The cars, on the whole, are owned by youths in their late teens or early twenties. As you indicate, the owners are usually of modest circumstances. As to mechanical alterations: 3 to 1 rear axle ratios are usually fitted, cams ground, hotter ignition coils and high-compression heads fitted. O.H.V. (pushrod) conversions are available for about £18. Usually Stromberg or Winfield carburetters and friction-type shockers are fitted.
The engines are, for the most part, four-cylinder A or B Ford, circa 1929-32, although O.H.V. heads may be had for V8s.
These ears would have to be reliable to carry their owners to school and work daily.

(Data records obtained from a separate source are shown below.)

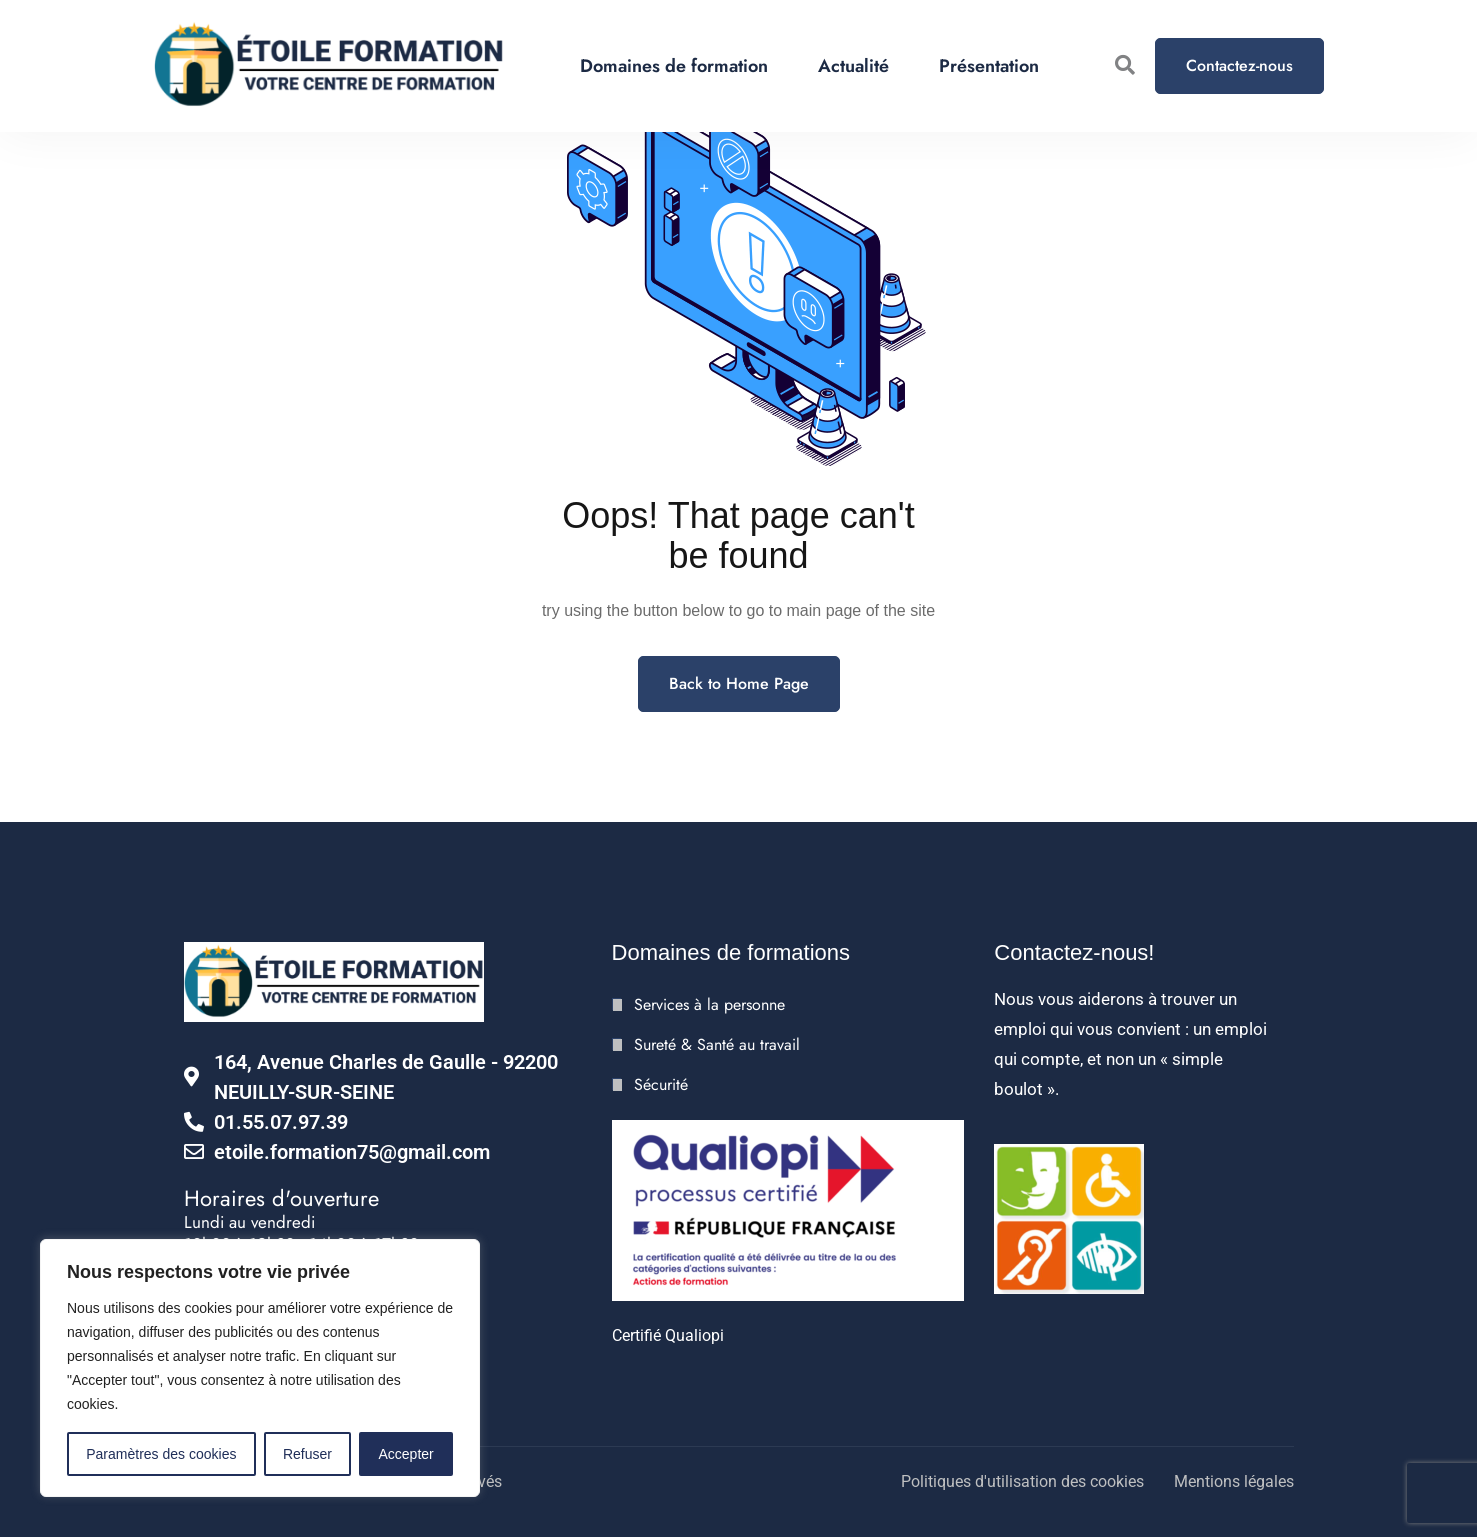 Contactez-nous (1239, 65)
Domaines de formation (674, 66)
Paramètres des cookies (161, 1454)
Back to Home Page (739, 683)
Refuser (307, 1454)
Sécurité (661, 1084)
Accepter (406, 1454)
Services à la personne (709, 1004)
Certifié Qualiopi (668, 1335)
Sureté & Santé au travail (717, 1044)
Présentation (989, 66)
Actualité (853, 66)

As to the names of the various clubs: As I have said the cars are mostly Fords. The individual clubs are small, and there may be three or four of such in each community. So you see, you cannot compare them with your English one-make clubs. At any rate, some of the English Motor-cycle and Cycle clubs have some pretty silly names. In closing, I should like to make the observation that we consider our hotted-up motors much more sporting than the standard article used in a number of British cars, some of them called “sportscars”, whose makers often haven’t the guts (American term meaning “courage”) to admit that the power plants they use are 100 per cent American. The use of such engines should confute the oft-heard British contention that America has no real sportscars.